::: RECORDED INFORMATION :::

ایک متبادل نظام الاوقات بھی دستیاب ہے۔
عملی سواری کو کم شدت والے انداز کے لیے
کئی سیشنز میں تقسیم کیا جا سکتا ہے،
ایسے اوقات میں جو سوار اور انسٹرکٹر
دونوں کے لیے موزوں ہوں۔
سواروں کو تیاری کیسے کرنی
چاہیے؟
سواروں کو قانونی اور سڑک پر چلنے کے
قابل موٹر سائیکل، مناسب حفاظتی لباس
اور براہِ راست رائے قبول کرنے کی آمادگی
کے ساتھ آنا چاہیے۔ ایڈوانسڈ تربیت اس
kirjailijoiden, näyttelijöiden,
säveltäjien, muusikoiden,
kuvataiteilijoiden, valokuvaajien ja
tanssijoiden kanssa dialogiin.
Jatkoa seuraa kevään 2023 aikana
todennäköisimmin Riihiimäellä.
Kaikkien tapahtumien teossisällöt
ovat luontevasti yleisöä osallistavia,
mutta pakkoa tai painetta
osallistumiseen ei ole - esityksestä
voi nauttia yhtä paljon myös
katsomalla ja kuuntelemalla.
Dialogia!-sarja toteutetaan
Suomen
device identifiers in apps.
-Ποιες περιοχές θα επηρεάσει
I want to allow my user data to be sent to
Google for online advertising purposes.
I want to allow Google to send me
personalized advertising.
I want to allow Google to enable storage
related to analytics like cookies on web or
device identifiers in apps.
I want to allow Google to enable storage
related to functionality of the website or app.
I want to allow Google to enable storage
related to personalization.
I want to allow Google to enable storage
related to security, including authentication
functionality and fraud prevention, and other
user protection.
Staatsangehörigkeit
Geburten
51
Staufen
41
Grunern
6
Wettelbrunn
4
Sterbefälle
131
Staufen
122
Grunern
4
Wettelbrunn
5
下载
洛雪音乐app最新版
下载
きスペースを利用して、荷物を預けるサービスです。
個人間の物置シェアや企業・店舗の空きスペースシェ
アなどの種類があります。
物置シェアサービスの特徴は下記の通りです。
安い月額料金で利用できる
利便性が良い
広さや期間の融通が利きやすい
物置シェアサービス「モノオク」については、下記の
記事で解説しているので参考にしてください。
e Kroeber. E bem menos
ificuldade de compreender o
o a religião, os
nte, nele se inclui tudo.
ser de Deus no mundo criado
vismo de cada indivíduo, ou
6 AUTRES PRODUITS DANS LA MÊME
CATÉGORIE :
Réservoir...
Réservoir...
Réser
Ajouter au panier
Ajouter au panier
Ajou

:::
::: RECORDED INFORMATION :::

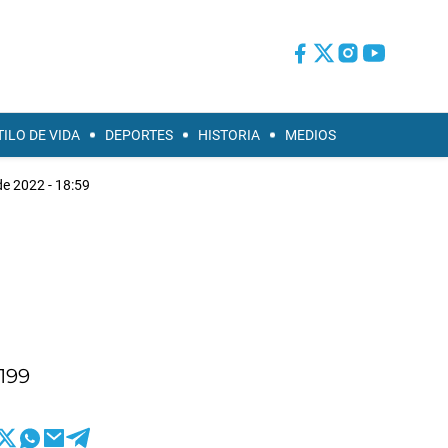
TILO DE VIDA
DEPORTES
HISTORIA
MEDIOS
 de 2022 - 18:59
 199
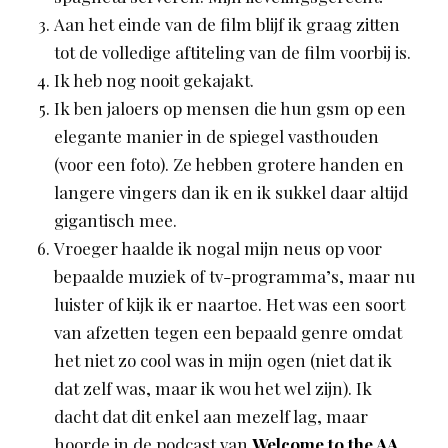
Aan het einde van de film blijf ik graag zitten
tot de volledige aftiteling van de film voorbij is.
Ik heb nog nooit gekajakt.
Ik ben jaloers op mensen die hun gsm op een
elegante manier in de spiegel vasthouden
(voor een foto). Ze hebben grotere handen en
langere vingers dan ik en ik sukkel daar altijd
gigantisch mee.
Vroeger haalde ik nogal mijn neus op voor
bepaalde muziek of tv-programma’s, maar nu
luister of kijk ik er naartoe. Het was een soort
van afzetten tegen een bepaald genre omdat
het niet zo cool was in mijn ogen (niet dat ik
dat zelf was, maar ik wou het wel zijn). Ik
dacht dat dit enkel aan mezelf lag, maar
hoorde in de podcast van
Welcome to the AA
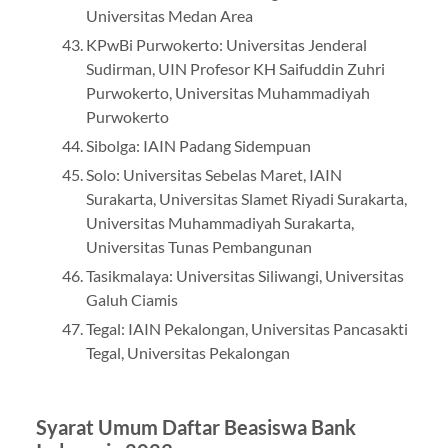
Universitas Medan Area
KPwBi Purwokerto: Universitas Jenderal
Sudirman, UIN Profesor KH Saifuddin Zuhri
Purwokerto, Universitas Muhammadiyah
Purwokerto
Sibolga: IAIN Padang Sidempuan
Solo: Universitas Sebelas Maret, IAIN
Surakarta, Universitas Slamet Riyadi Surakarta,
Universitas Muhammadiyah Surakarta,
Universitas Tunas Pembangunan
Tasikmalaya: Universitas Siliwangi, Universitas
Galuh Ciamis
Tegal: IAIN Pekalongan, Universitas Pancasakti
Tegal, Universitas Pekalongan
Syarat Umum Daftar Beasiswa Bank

:::
::: RECORDED INFORMATION :::

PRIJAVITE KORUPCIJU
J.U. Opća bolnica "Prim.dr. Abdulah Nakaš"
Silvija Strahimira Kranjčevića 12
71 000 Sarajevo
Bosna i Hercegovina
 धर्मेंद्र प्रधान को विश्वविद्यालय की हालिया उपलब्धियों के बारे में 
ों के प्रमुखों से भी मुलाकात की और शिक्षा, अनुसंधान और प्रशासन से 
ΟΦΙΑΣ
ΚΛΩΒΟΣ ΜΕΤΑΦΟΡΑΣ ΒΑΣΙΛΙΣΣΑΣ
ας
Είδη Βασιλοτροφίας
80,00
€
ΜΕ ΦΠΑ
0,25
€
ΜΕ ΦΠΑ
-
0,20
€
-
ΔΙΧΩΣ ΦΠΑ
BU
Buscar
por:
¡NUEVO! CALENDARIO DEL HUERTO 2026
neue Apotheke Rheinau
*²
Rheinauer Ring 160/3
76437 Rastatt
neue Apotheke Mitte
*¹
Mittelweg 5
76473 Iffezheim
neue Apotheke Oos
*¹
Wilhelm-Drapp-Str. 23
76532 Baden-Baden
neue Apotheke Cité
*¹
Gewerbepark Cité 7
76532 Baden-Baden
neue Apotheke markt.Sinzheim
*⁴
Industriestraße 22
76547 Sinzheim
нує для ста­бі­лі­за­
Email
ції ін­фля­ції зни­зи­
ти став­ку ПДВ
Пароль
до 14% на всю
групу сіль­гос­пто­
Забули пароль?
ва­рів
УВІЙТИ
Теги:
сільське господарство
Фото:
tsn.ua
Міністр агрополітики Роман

:::

**THE TASK**
The answer should consist of every line from the listing above that includes the word "maar".

**REPLY**
bepaalde muziek of tv-programma’s, maar nu
dat zelf was, maar ik wou het wel zijn). Ik
dacht dat dit enkel aan mezelf lag, maar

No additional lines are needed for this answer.